Directions = Please transcribe the entries exactly and omit the images they contain.

*** Begin section ***

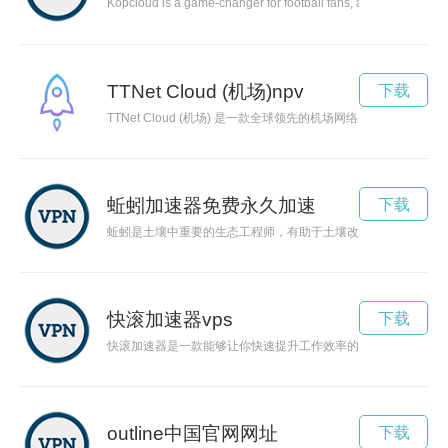
Kopcloud is a game-changer for football fans, allowing them to e
TTNet Cloud (机场)npv
下载
TTNet Cloud (机场) 是一款全球领先的机场网络服务，以
蚯蚓加速器免费永久加速
下载
蚯蚓是土壤中重要的生态工程师，有助于土壤改良和植物生长。
快滚加速器vps
下载
快滚加速器是一款能够让你快速提升工作效率的工具，通过简单
outline中国官网网址
下载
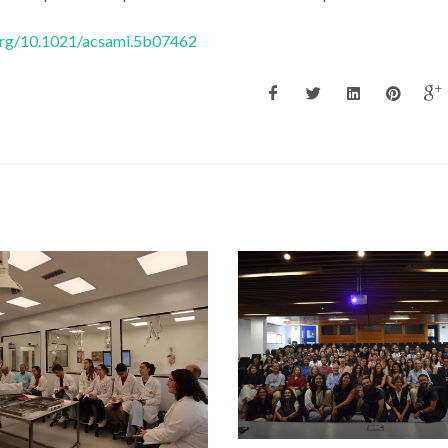
.org/10.1021/acsami.5b07462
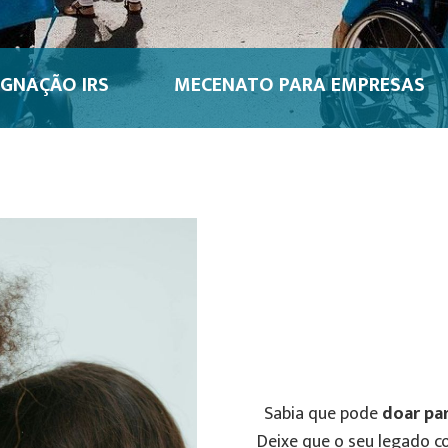
GNAÇÃO IRS
MECENATO PARA EMPRESAS
Sabia que pode
doar pa
Deixe que o seu legado co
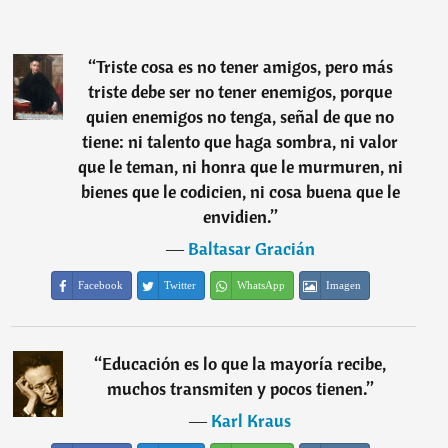
“
Triste cosa es no tener amigos, pero más
triste debe ser no tener enemigos, porque
quien enemigos no tenga, señal de que no
tiene: ni talento que haga sombra, ni valor
que le teman, ni honra que le murmuren, ni
bienes que le codicien, ni cosa buena que le
envidien.
”
―
Baltasar Gracián
Facebook
Twitter
WhatsApp
Imagen
“
Educación es lo que la mayoría recibe,
muchos transmiten y pocos tienen.
”
―
Karl Kraus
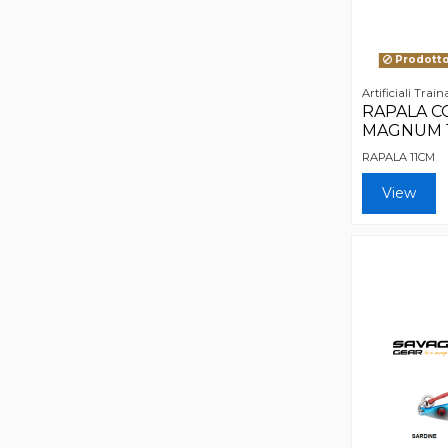
Prodotto 
Artificiali Train
RAPALA 
MAGNUM 1
RAPALA 11CM
View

*** End section ***

Task result =
Kopcloud is a game-changer for football fans, allowing them to e
TTNet Cloud (机场)npv
下载
TTNet Cloud (机场) 是一款全球领先的机场网络服务，以
蚯蚓加速器免费永久加速
下载
蚯蚓是土壤中重要的生态工程师，有助于土壤改良和植物生长。
快滚加速器vps
下载
快滚加速器是一款能够让你快速提升工作效率的工具，通过简单
outline中国官网网址
下载
.org/10.1021/acsami.5b07462
GNAÇÃO IRS
MECENATO PARA EMPRESAS
Sabia que pode
doar pa
Deixe que o seu legado co
“
Triste cosa es no tener amigos, pero más
triste debe ser no tener enemigos, porque
quien enemigos no tenga, señal de que no
tiene: ni talento que haga sombra, ni valor
que le teman, ni honra que le murmuren, ni
bienes que le codicien, ni cosa buena que le
envidien.
”
―
Baltasar Gracián
Facebook
Twitter
WhatsApp
Imagen
“
Educación es lo que la mayoría recibe,
muchos transmiten y pocos tienen.
”
―
Karl Kraus
Prodotto 
Artificiali Train
RAPALA 
MAGNUM 1
RAPALA 11CM
View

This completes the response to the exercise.